» TASK INSTRUCTIONS
Tally up how many lines in the listing below contain the string "forum", and give only the total.

» DATASET EXCERPTS
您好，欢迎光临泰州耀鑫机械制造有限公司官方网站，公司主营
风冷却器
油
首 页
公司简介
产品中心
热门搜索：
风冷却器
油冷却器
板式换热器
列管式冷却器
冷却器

==

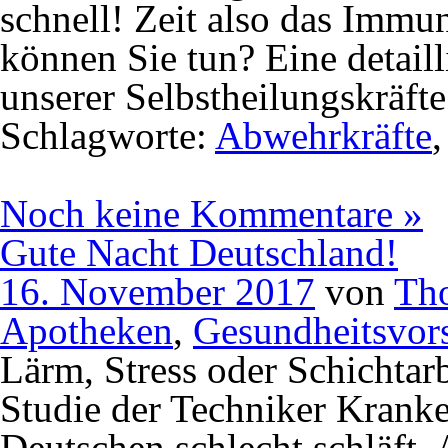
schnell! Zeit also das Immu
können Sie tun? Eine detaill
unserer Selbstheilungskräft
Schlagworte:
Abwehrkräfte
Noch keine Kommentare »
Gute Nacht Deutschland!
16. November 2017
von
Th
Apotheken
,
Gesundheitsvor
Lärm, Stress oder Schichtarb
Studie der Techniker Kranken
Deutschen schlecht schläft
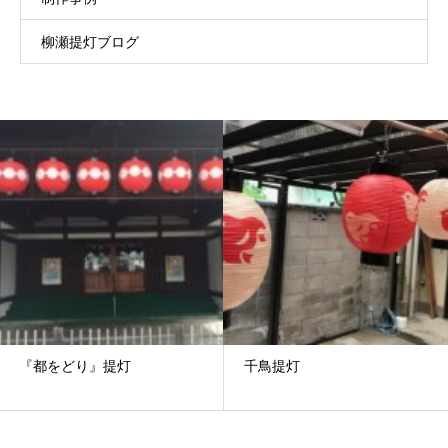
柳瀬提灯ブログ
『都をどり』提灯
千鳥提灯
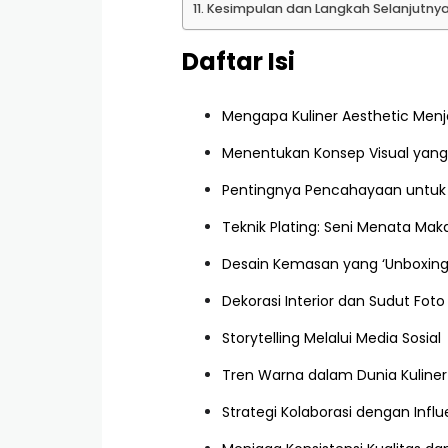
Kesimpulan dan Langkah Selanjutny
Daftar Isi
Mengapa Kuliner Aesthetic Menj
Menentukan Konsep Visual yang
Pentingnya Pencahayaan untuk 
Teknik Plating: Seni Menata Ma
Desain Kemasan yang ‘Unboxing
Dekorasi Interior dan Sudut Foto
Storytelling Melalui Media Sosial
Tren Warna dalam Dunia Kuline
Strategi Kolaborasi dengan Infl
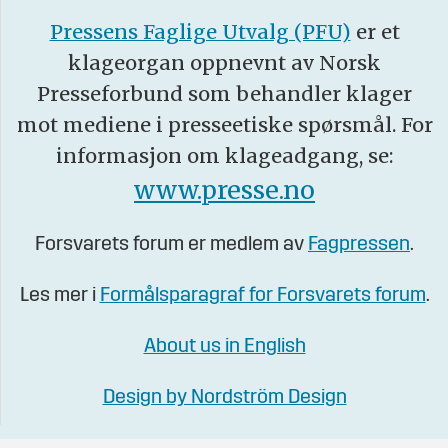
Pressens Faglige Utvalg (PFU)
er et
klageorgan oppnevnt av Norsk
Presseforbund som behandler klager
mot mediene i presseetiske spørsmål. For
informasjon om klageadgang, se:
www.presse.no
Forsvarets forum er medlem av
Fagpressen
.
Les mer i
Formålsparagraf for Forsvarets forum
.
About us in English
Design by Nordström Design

» OUTPUT FOR THIS EXERCISE
2